存在しない人々

 全国あちこちに存在しない高齢者たちがいたそうだ。これでは、いたのか、いなかったのか、さっぱりわけがわからない。とはいえ、ちょっと前にも、同じように、どこかの党員だか、後援会員だかでも、死んだ人々が寄付をするとか、いない秘書が給与をもらうとか、不思議な事件が起こっていたから、近頃はいないひとがいっぱいいるのだろう。

 会社などでも、ありもしない支社があったり、そのありもしない支社にいる、いもしない社員たちに給与が払われていたりするのは、しょっしゅうあることで、やはり驚くには値しないことなのだろう。まして、カネの話となると、ないはずのカネが取引先でプールされてあったり、あるはずのカネが使途不明で消えて無かったり。

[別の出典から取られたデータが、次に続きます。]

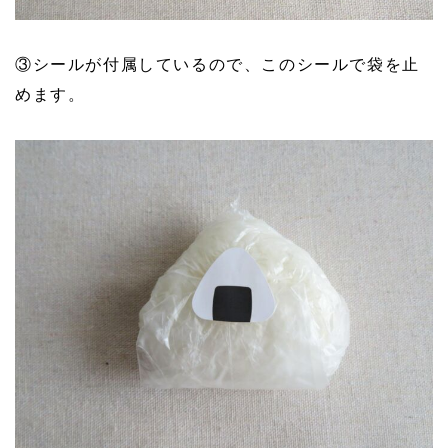
③シールが付属しているので、このシールで袋を止
めます。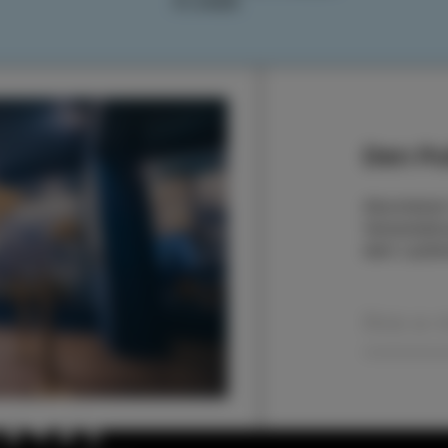
PLANEN
Den Pu
Abonnieren
Veranstaltu
dem Laufe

 昨今、戸籍から住民票、年金まで、役所があの始末なのだから、民間もぐちゃぐちゃで当たり前。いっそ、総棚卸しでもして、全ちゃらの在庫確認をしてみたらよかろうに、と思う。それにしても、そんないいかげんな帳簿をつけるために、膨大な人件費をかけ、ひとりひとりに面倒を強いてきたのは、いったい何だったのだろう。たとえば、住民票をもらうのに、住所氏名を書類に書くのはバカげている、と思わないのだろうか。そんなこと、住民票に書いてあると思うのだが。